1.In PubMed, search for review articles published in the last year
discussing the gene HbA1 in humans.

  * Describe briefly what PubMed is.
  see http://www.ncbi.nlm.nih.gov/pubmed/

  * How many articles does the query return?
  50

  * Which disease or diseases are mentioned in article titles?
  Haemoglobin variant, type 2 and type1 diabetes mellitus

________________________________________________________________________________

2.Search for gene HbA1 in OMIM.

  * Describe briefly what OMIM is.
  see http://www.ncbi.nlm.nih.gov/sites/entrez?db=omim

  * How many results do you get?
  14

  * Choose one result entry from each of the categories denoted by symbols +, *, # and %, and describe in your own words what is being described by each entry.

  * What is the meaning of the four symbols here?
  see http://www.ncbi.nlm.nih.gov/Omim/omimfaq.html

________________________________________________________________________________

3. Search for HbA1 in NCBI RefSeq using Entrez. Hint: Choose Nucleotide
option from the Search list and set the options in Limits tab accordingly.

  * Describe briefly what RefSeq is.
  see http://www.ncbi.nlm.nih.gov/RefSeq/

  * How many results did you get?
  24

  * How can you separate your RefSeq results from other results?
  Results are seperated by tabs.

Access the entry for human HBA1 in NCBI RefSeq and answer the following questions.

  * How long is the RNA sequence corresponding to the gene?
  576bp

  * How many exons have been annotated in this sequence?
  3

  * In which chromosome is this gene located in?
  16

  * When was the entry last updated?
  Sept 13, 2009

  * How can you easily download the sequence corresponding to a nucleotide entry in NCBI?
  Click on "Download" and select a file format.

________________________________________________________________________________

4. Find entries related to gene HbA in UniProt.

  * Describe briefly what UniProt is.
  see http://www.uniprot.org/help/about

  * What are the two sections of UniProt, and how do they differ from each other? How can you separate between the two sections in search results?
  Swiss-Prot: manual annotation, reviewed
  TrEMBL: automatic annotation, unreviewed
  Separation after searching via link OR type in search field "HbA AND reviewed:[yes,no]"

  * Describe your results for the query: how many results in the two sections did you get?
  438 in total, 301 reviewed, 137 unreviewed

  * Access the entry HBA_HUMAN. What does the entry say about evidence for this protein?
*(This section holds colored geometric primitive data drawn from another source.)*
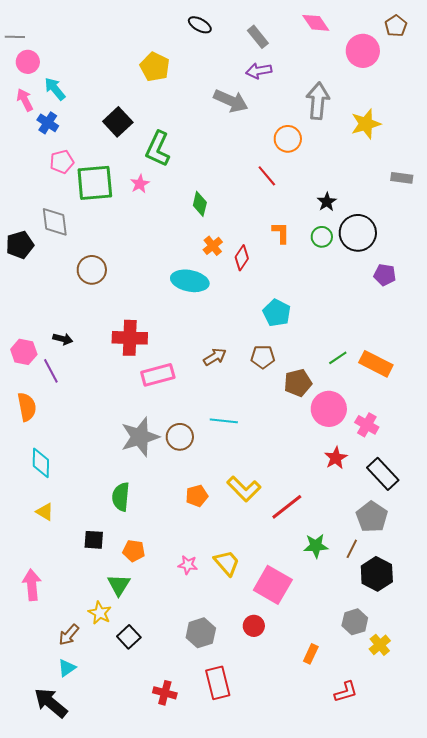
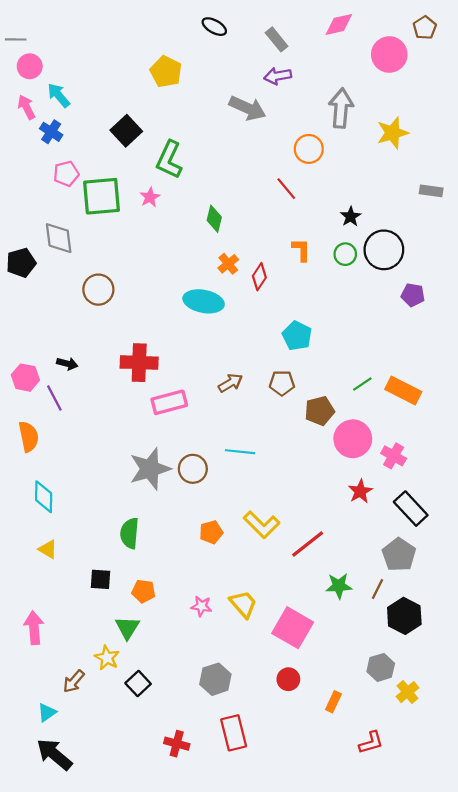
pink diamond: (316, 23) -> (339, 24), turned -68
red circle: (254, 626) -> (288, 679), moved
cyan triangle: (67, 668) -> (47, 712), moved

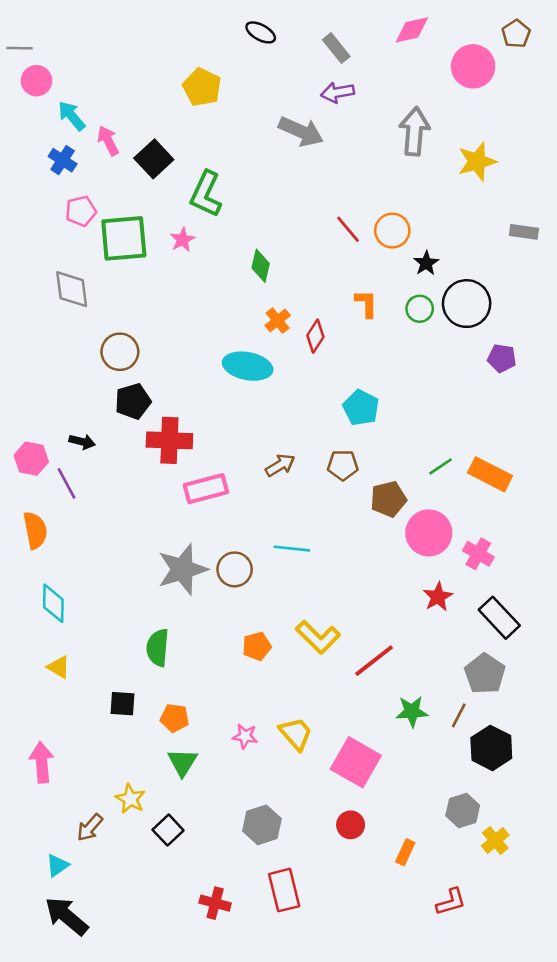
pink arrow: (26, 107) -> (108, 141), moved
orange circle: (309, 149) -> (392, 231), moved
black pentagon: (21, 263) -> (133, 401), moved
green triangle: (127, 628) -> (182, 762), moved

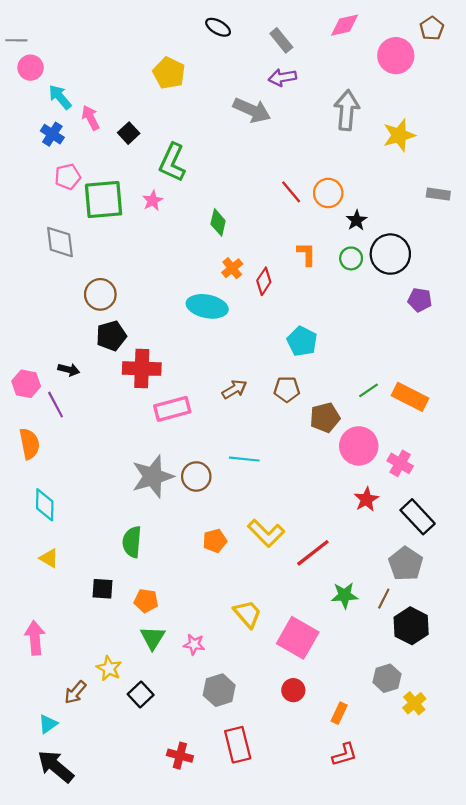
black square: (154, 159) -> (129, 133), size x0.7
pink star: (245, 736) -> (194, 644), moved
red L-shape: (451, 902) -> (345, 754), moved

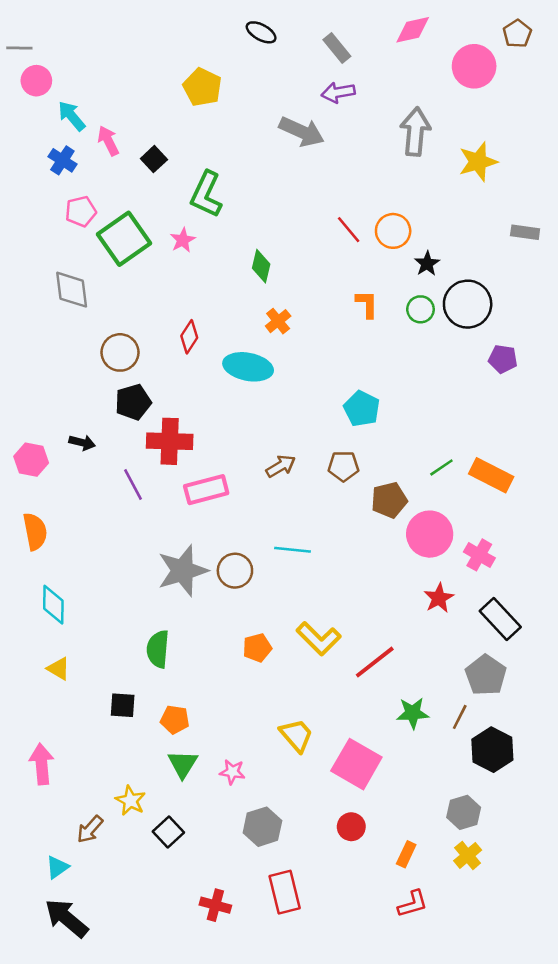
green square: (104, 200) -> (124, 239), turned -30
red diamond: (264, 281) -> (189, 337), moved
purple line: (56, 405) -> (133, 484), moved
yellow cross: (414, 703) -> (468, 855), moved

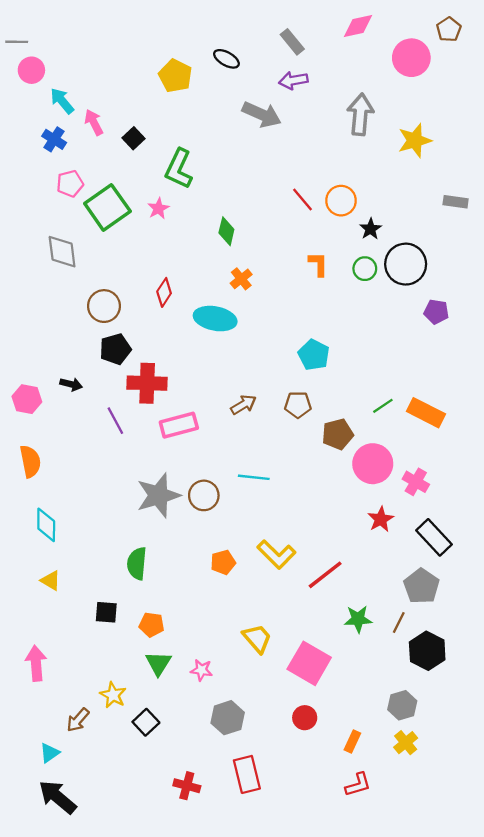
black ellipse: (261, 32) -> (226, 59), moved

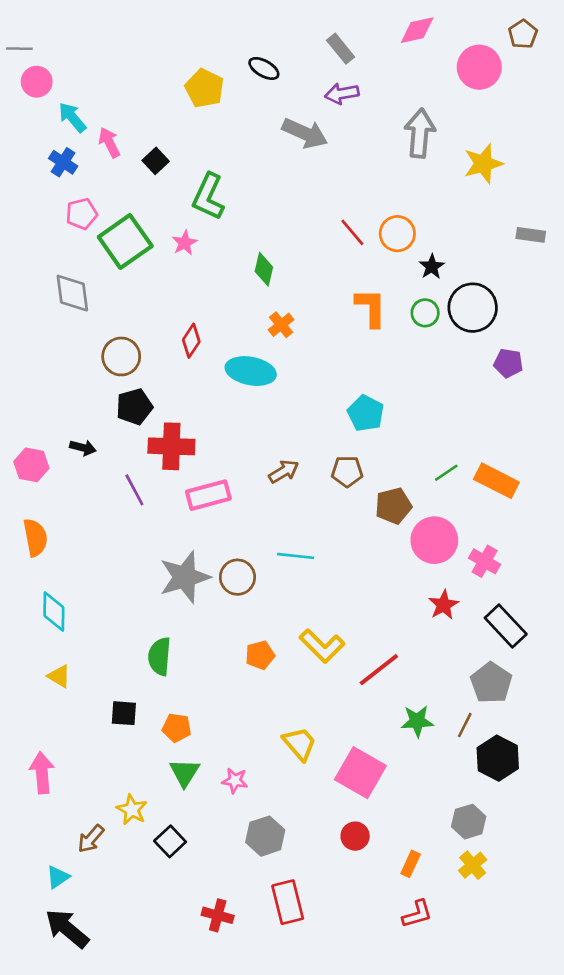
orange L-shape: (318, 264) -> (371, 308), size x1.4

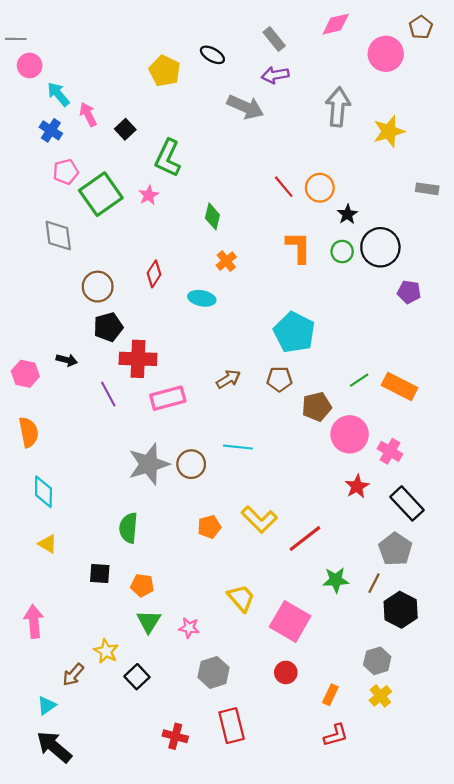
cyan ellipse: (251, 371) -> (202, 298), size x0.7
cyan pentagon: (366, 413) -> (294, 332), size x1.4

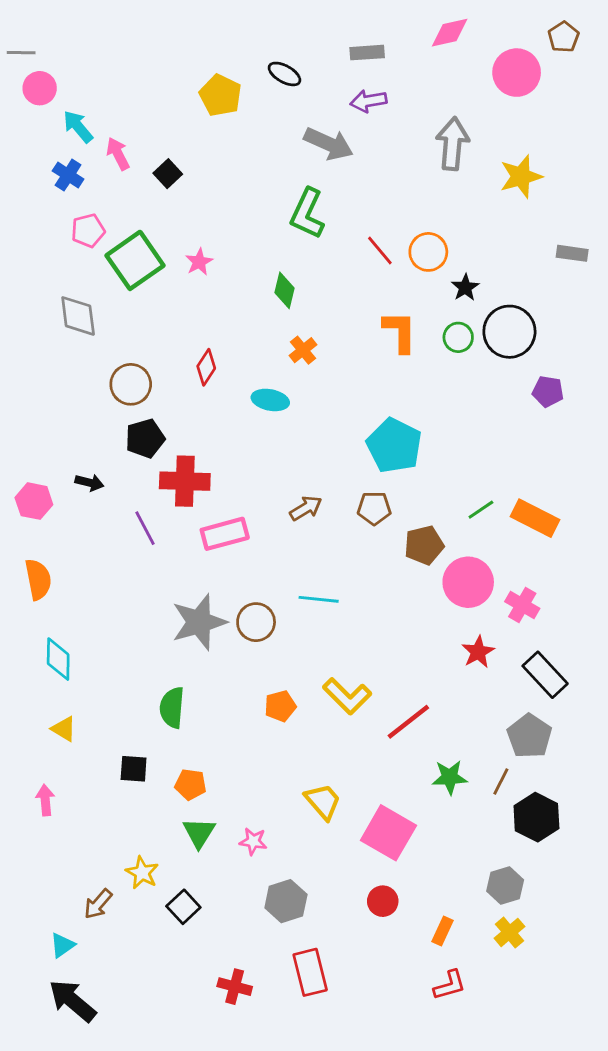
gray rectangle: (274, 39) -> (367, 53), turned -55
green L-shape: (168, 158) -> (307, 213), moved
pink arrow: (34, 621) -> (45, 800), moved, size x0.7

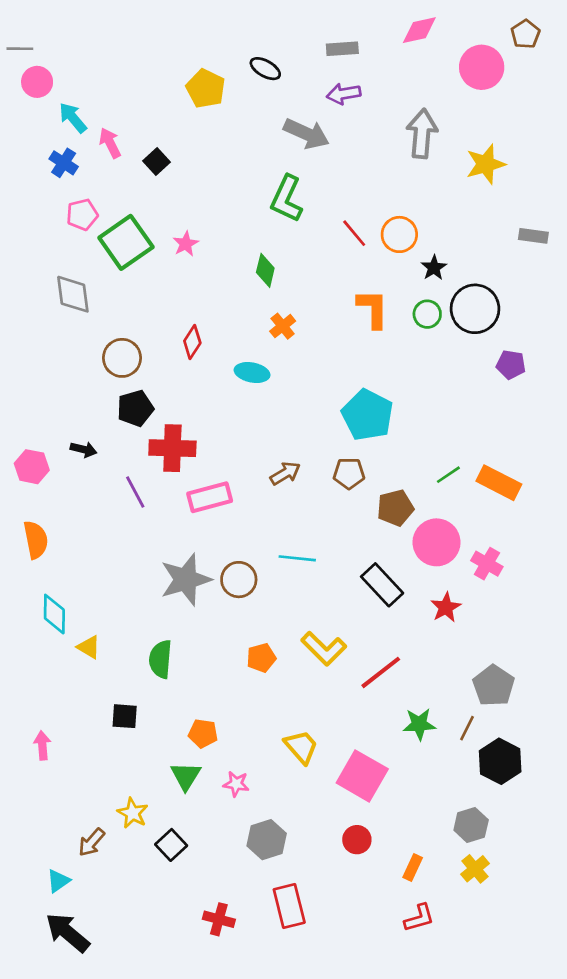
black rectangle: (545, 675) -> (382, 585), moved
yellow triangle: (64, 729) -> (89, 647), moved
orange pentagon: (191, 784) -> (203, 733), moved

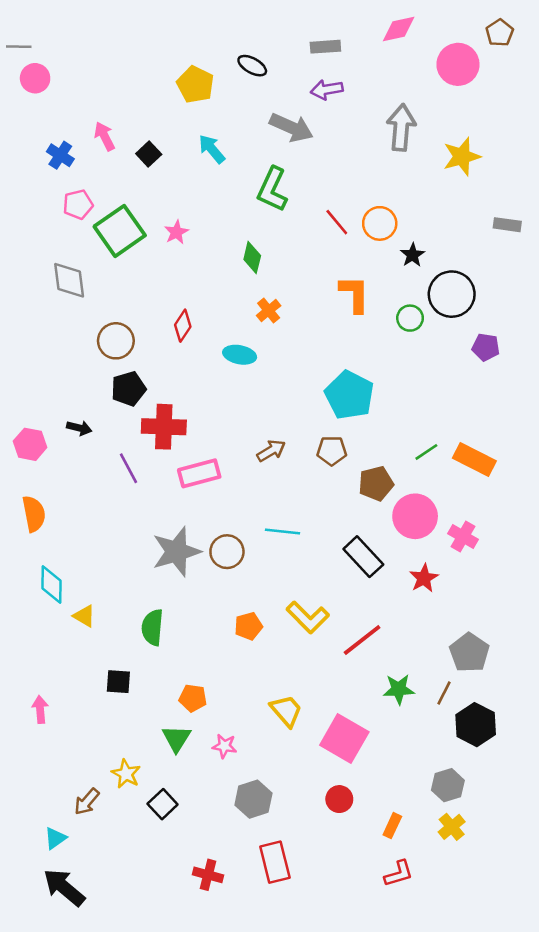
cyan arrow: (73, 118) -> (212, 149), moved
green circle: (427, 314) -> (410, 318), moved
How is this protein's function being characterised? Hint: see the Ontologies section.
  Evidence at protein level. The protein is involved in oxygen transport from the lung to the various peripheral tissues.

  *Access the entry Q86YQ5_HUMAN and describe it in the same fashion as HBA_HUMAN.
  Evidence is inferred from homology. The protein has a function in the Oxygen transport.
  
________________________________________________________________________________

5. Download genome sequences of Escherichia coli (GenBank ID NC_000913) and Thermoplasma volcanium (NC_002689) from NCBI. 

  1. Find out, using your favourite programming language (notes on programming languages below) or other method, the nucleotide, dinucleotide and trinucleotide frequencies.
  see ex1_computefreqs.py

  2. What is the G-C content of the sequences?
  see slides 9-11 of Lecture_100909.pdf
  E.coli: fr(G+C) = (#G + #C) / #N   ( N - nucleotides)
                  = (1176923 + 1179554) / 4639675
                  = 0.5079
                  i.e. 50.79%
  T.volcanium: fr(G+C) = (#G + #C) / #N   ( N - nucleotides)
                       = (317147 + 315483) / 1584804
                       = 0.3992
                       i.e. 39.92%

  3. Draw a diagram of 2-word and 3-word distributions in both sequences (you can use any software available).

________________________________________________________________________________

6. Write a program in your favourite language that tries to find gene coding regions with the following method.

  * Scan the given sequence for start (ATG) and stop codons (TAA, TAG, TGA).
  * Report the regions that begin with the start codon and end in a stop codon. Note: remember that within a coding region, ATG codes for methionine and does not "restart" the coding region. 
  * Take into account frame shifts, considering codons starting from the first, second and third position of the input sequence.
  see ex1_findcodingregions.py

Test your program with this DNA sequence.

  * How many candidate coding regions can you find? Where can you find them? How long are the regions?
  37

  * Discuss how could you investigate further your findings.